There are four distinct causes of the malaise in the public service, only two of which are identified by the National Planning Commission’s Development Plan: Vision for 2030
Affirmative action, cadre deployment and the corporate ethic in the civil service
The Planning Commission recognises (the) problem, but does not comprehensively address the challenge posed by the conflict between appointing a civil service only on merit and one that is demographically representative. These goals are not mutually exclusive, but are in tension, at least temporarily, in a society where skill sets remain largely racially defined as a result of the past’s segregated education.
It is too simplistic to blame affirmative action for the state of our public service. Rather, it is its coupling with conservative macroeconomic policies and the creep of corporate principles into the public service that generated the current state of affairs.
Any transfer of skills and capacity involves two distinct processes: training and mentorship. The adoption of the Growth, Employment and Redistribution Strategy (Gear) circumvented this. Gear required cuts in state expenditure and a reduction in the numbers of state employees at the very moment at which the state had to be demographically transformed.
As black staff were being recruited to the civil service, mostly white incumbents were being allowed and even encouraged to leave. This sabotaged the skills-transfer process. The very people who could have played the role of mentors were no longer in the public service and black recruits, particularly newly qualified young graduates, were set up for failure as they entered the public service.
This process has played out particularly tragically in the education sector. Driven by a desire to cut costs, the education department began to retrench teachers in the second half of the 1990s, offering a voluntary severance package to teachers. Not surprisingly, the best teachers in the system took up the offer, leaving the least qualified teachers in the system. Similar implosions have played out in department after department in the post-apartheid state.
Cadre deployment has further aggravated the situation, with the ANC establishing a committee to manage the deployment of cadres to the public service. Deployment happens in all countries, including democracies, and is permissible when confined to political appointments (ministers, deputy ministers) and the most senior levels of the public service (perhaps directors-general). But the deployment of cadres has extended across the entire apparatus of the state.

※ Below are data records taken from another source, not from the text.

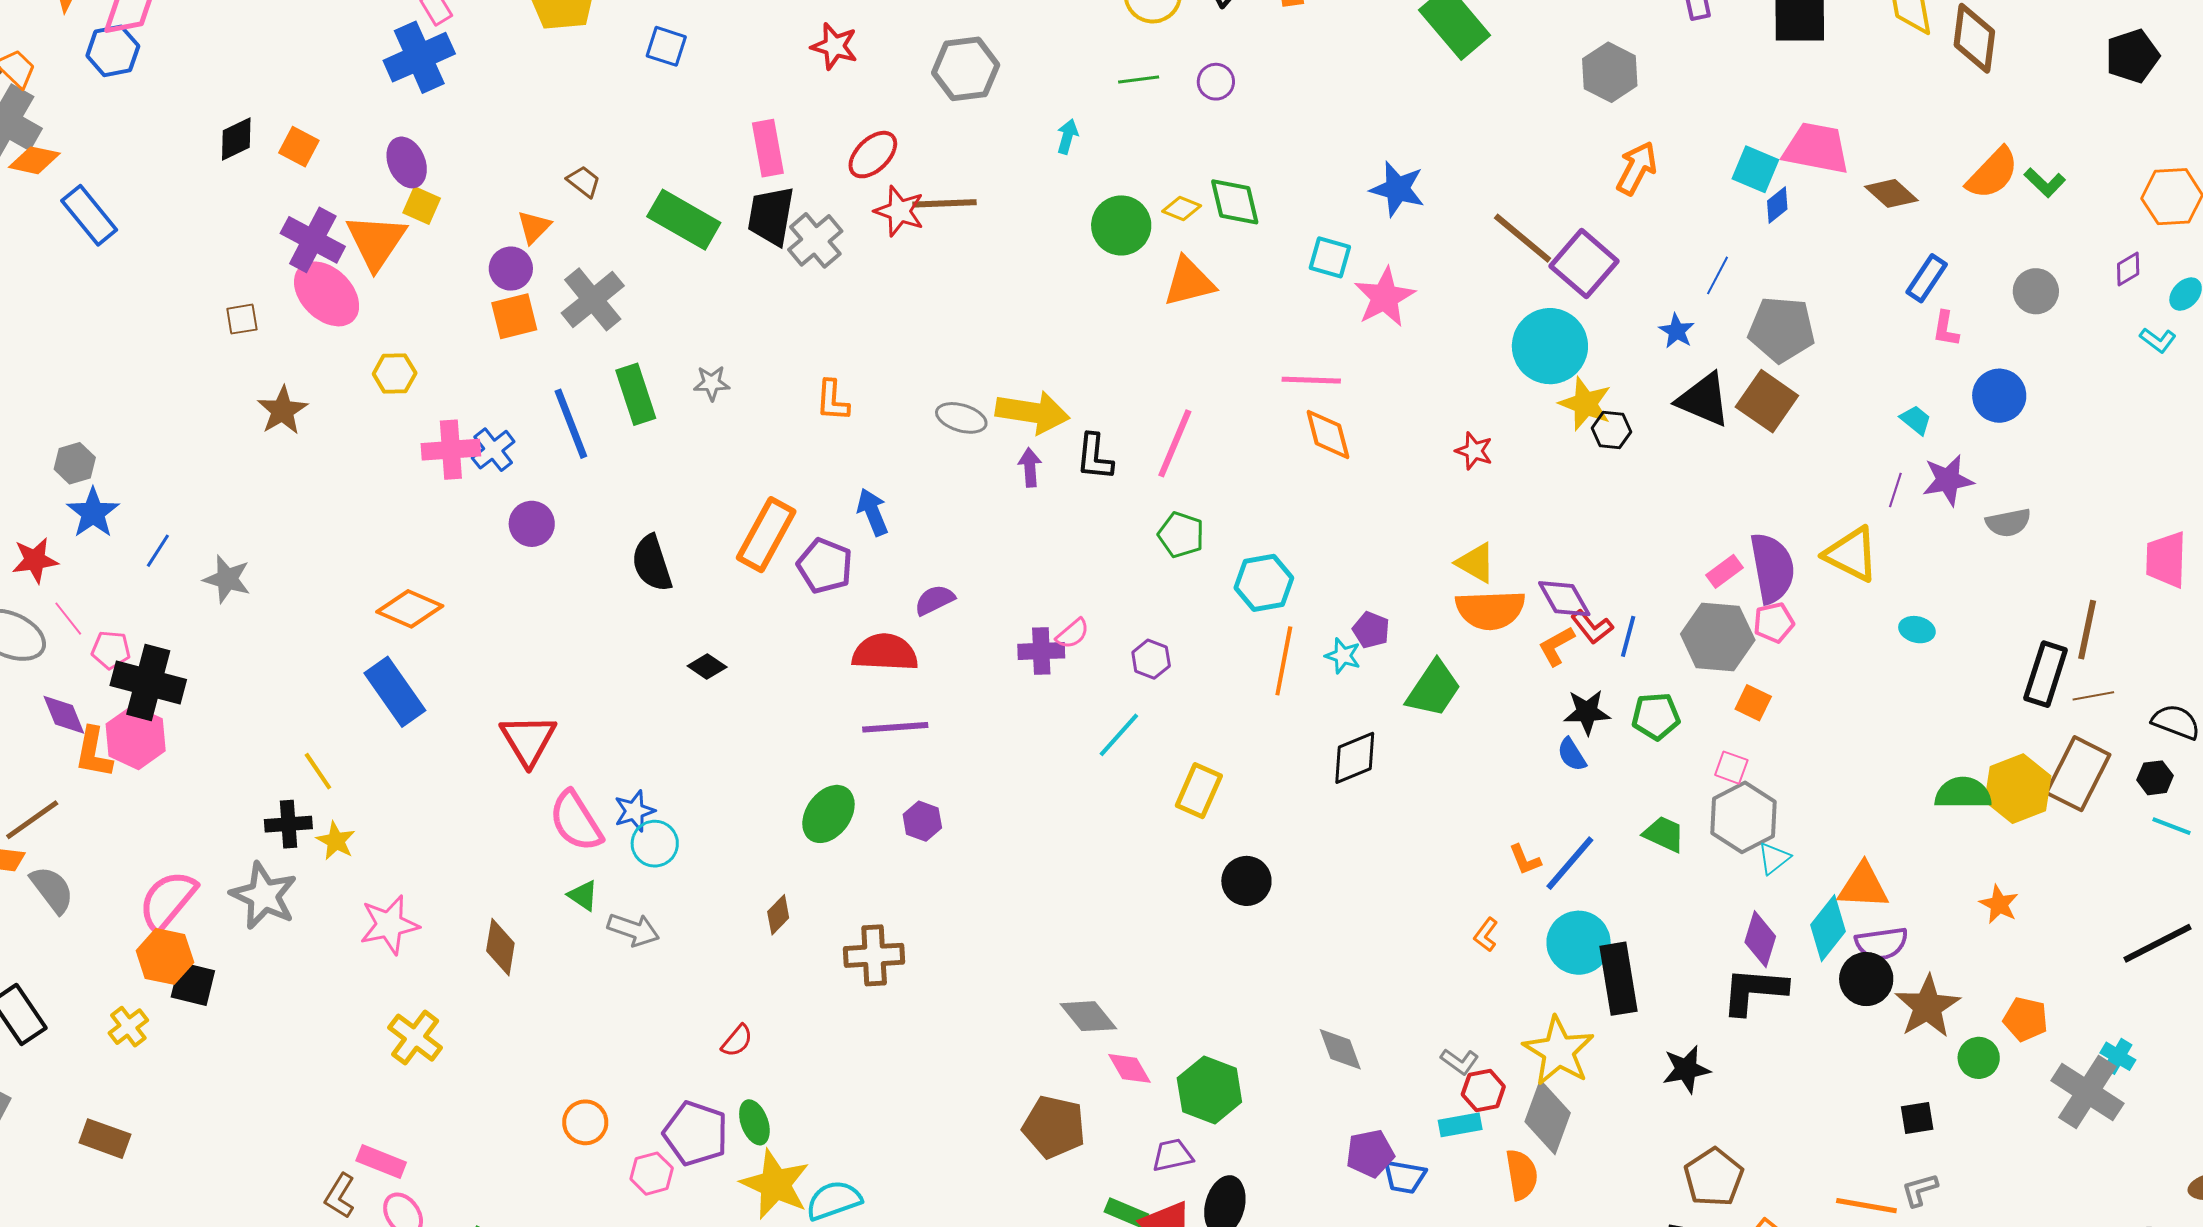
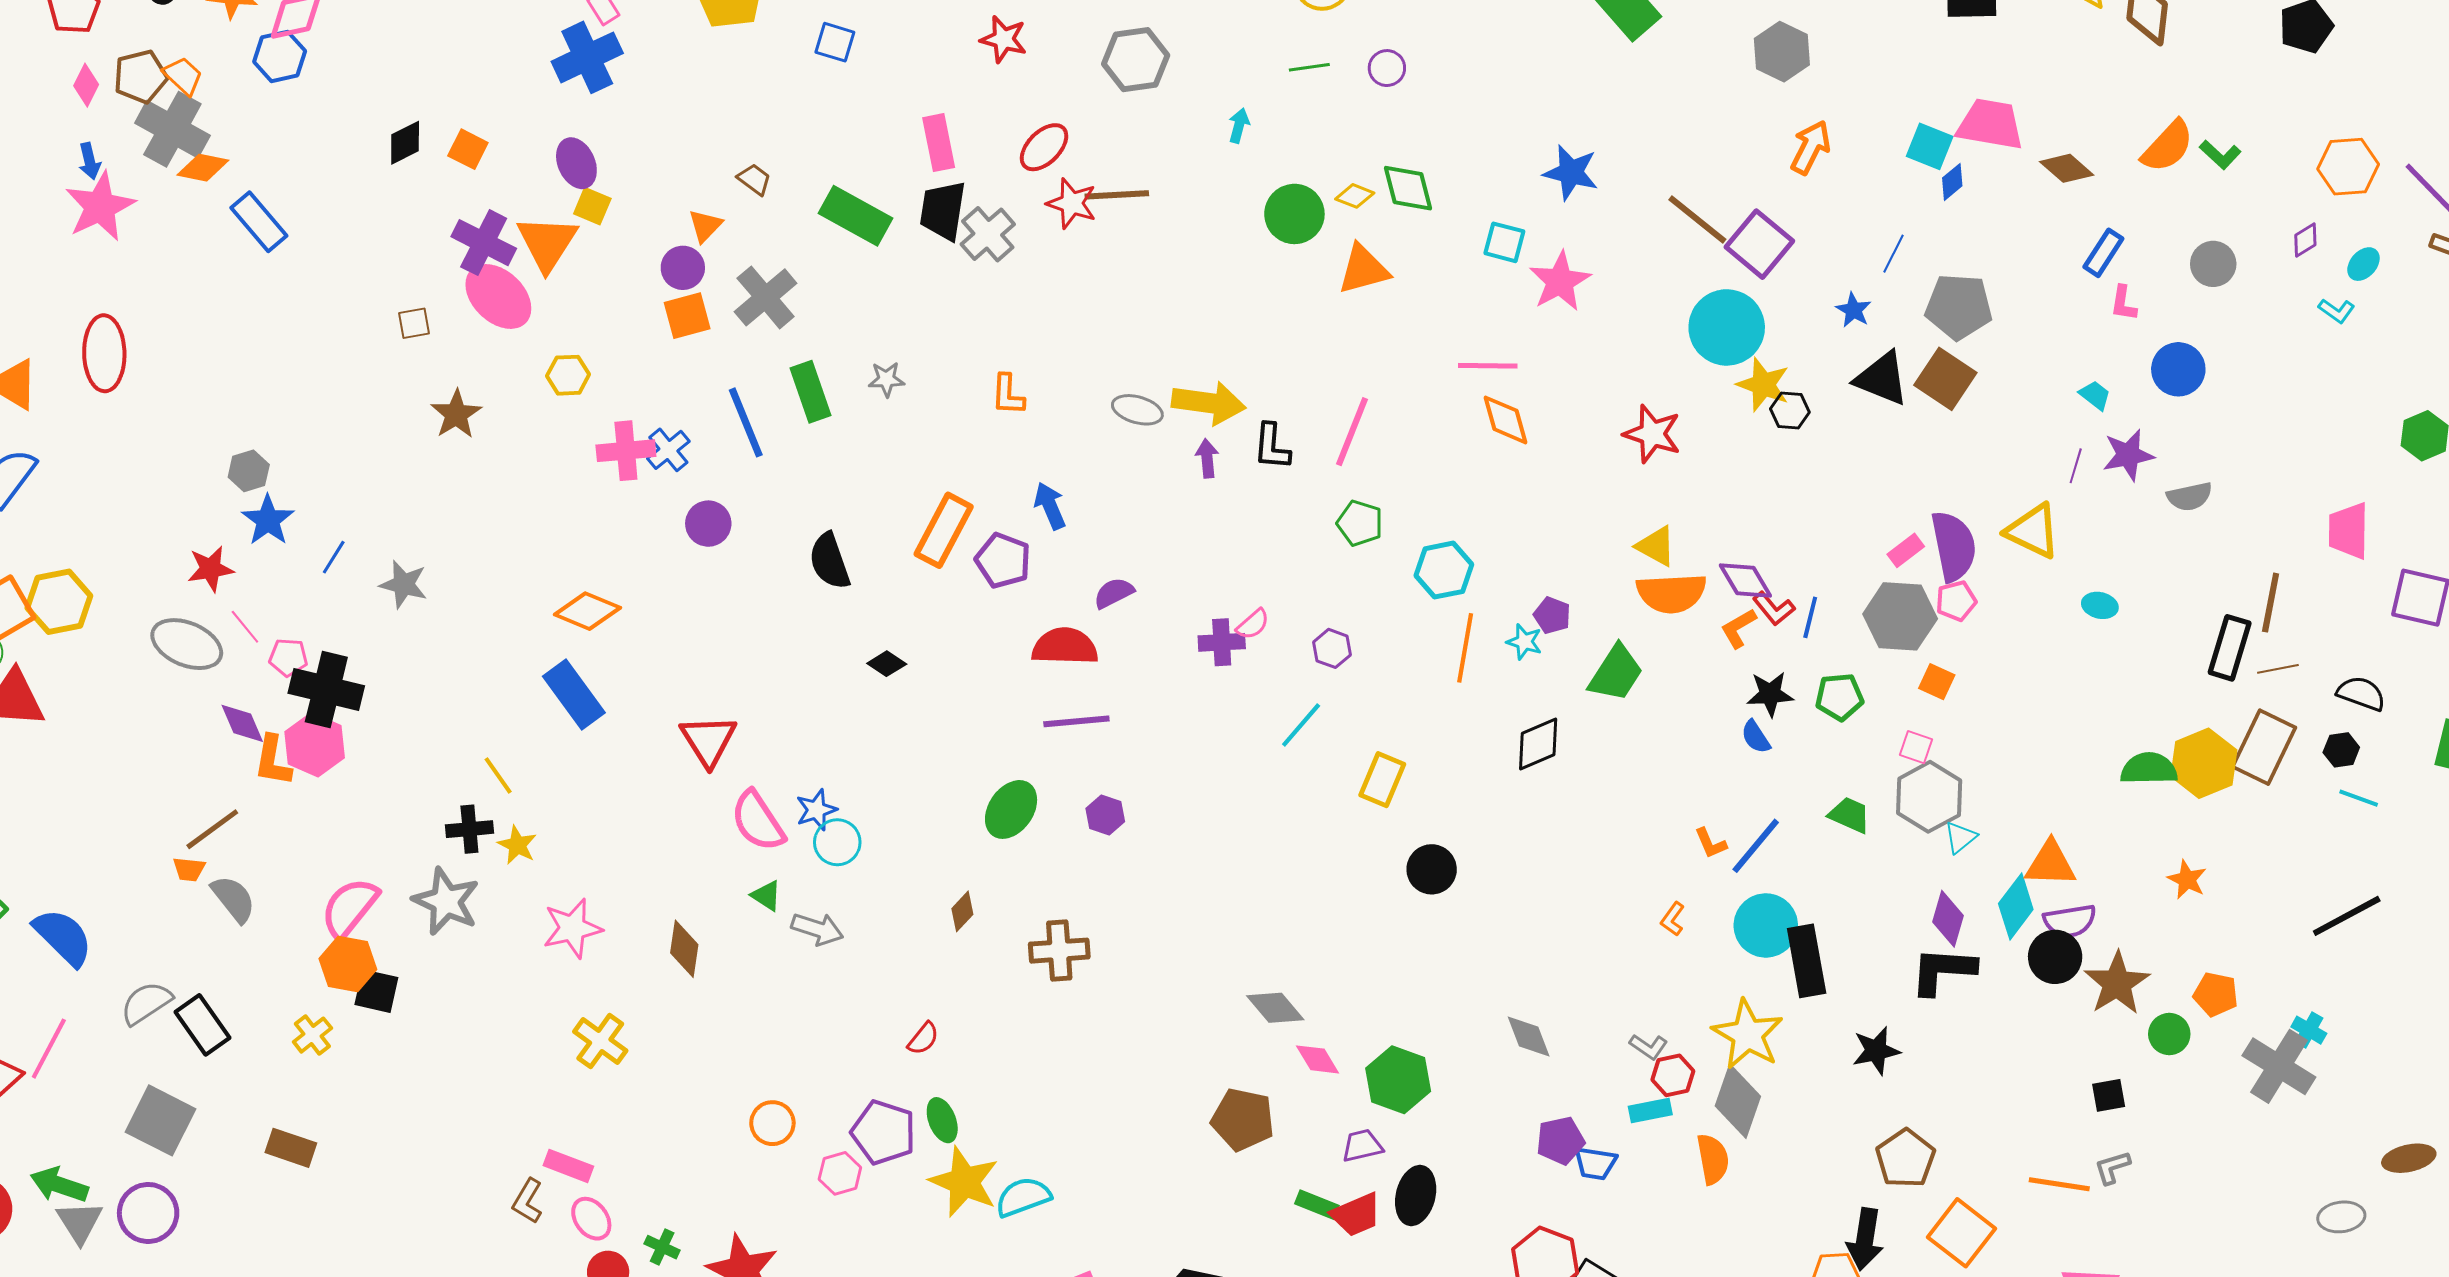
red star: (1474, 451) -> (1652, 434), size x1.5

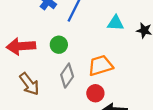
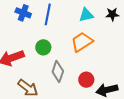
orange trapezoid: (100, 65) -> (82, 42), moved

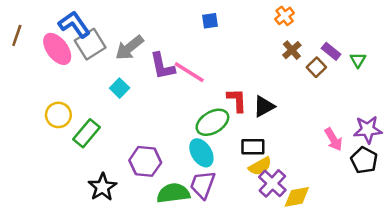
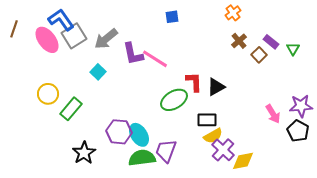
cyan ellipse: (201, 153) -> (139, 135), moved

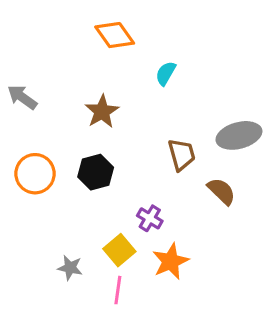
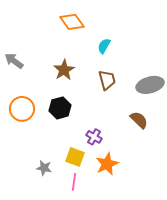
brown trapezoid: (182, 155) -> (107, 80), moved
yellow square: (119, 250) -> (75, 157), turned -30

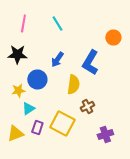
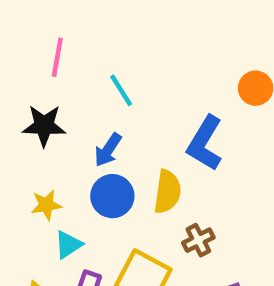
cyan line: (57, 24) -> (121, 90), moved
blue arrow: (57, 60) -> (108, 150), moved
blue circle: (37, 80) -> (112, 196), moved

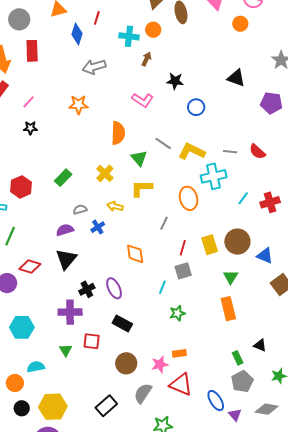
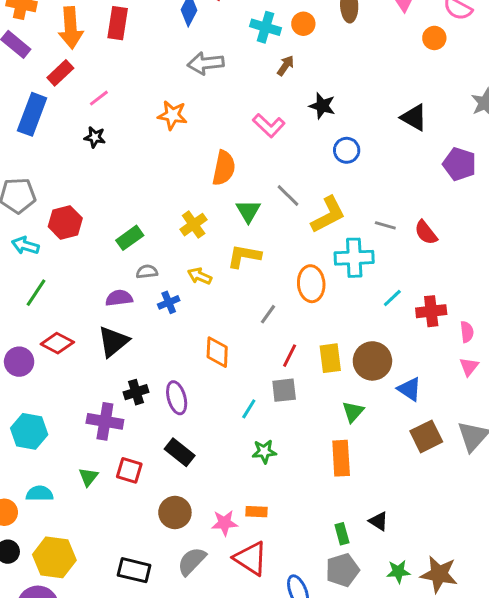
yellow L-shape: (192, 151) -> (328, 215), turned 116
green rectangle: (63, 178) -> (130, 238), moved
black rectangle: (106, 406) -> (134, 570), turned 45

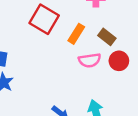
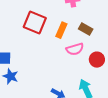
red circle: (119, 61) -> (97, 60), moved

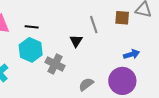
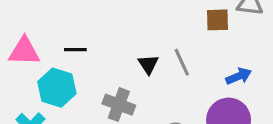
gray line: (94, 25) -> (182, 62), moved
cyan hexagon: (31, 50) -> (57, 88), moved

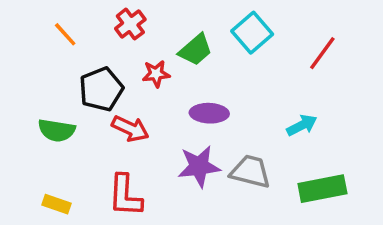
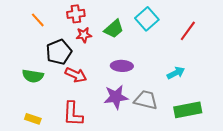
red cross: (130, 24) -> (76, 14), turned 30
red star: (156, 74) -> (84, 35), moved

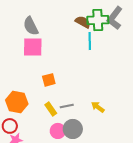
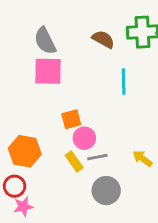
brown semicircle: (83, 22) -> (103, 39), moved
cyan line: (90, 41) -> (124, 81), moved
pink circle: (58, 131) -> (84, 138), moved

Post-Polokwane, this has been worsened by factional rather than cadre deployment. Party or even factional loyalty rather than skills become the criteria for state employment, leading to high staff turnover and loss of institutional memory.
Added to this has been the infusion of a corporate ethic into public institutions. To be fair, these new principles of public administration predated the ANC’s ascension to power and have included an expansion of managerial layers within the state, a growing inequality in the remuneration between public sector managers and employees, and the use of quantitative performance management systems uncritically adopted from the private sector. This meant quantitative benchmarks – to which annual bonuses were tied – were established for transformation targets.
One of many perverse consequences was that a public service manager would be rewarded for not appointing a white candidate to a vacancy, even if no black candidate was available, since employing a white candidate would compromise that manager’s transformation targets and annual bonus, despite the fact that such behaviour violates the spirit of South Africa’s Constitution.
Not only is the public service now saddled with employees who have severe deficiencies in their skill sets, but there are also too many individuals working for the state for other ends, including the procurement of state tenders. This has gone hand in hand with spreading corruption.
Blurred boundaries and lack of clarity between spheres of government
As the commission recognises, the blurred ?boundaries between spheres of government, and the lack of clarity in the lines of authority between them, are a serious impediment to the efficient functioning of the civil service.
It is worth noting that the lack of housing is one of the major causes of local protests.
Housing is, however, a provincial and national responsibility, but municipal authorities are almost always the ones targeted in housing protests.
This fact, together with daily examples of piecemeal planning (where, for instance, housing infrastructure is coordinated by provincial government without proper attention being given to the necessary water, electricity, sanitation and waste-removal infrastructure, all of which is managed by municipal authorities) suggests that there is a serious need for clarification in the roles and responsibilities of the various structures and spheres of government.
Corruption is the second causal factor recognised by the National Planning Commission, which bravely acknowledges that one of the biggest obstacles to this problem is the lack of political will.
It explicitly states that unless those who have been corrupt are dealt with efficiently and transparently, regardless of their political connections, state anti-corruption initiatives will never gain the legitimacy they need to succeed.
It will also be very difficult to develop an institutional culture within the civil service that challenges and exposes corruption.
The service-delivery problem is not just about corruption and lack of skills. A further factor associated with dysfunctional public institutions is lack of adequate resources and the institutional crises that this promotes.
This might seem surprising, given that conventional wisdom suggests resources are not the problem. After all, many departments regularly fail to spend their allocated resources and the state has run a surplus over years.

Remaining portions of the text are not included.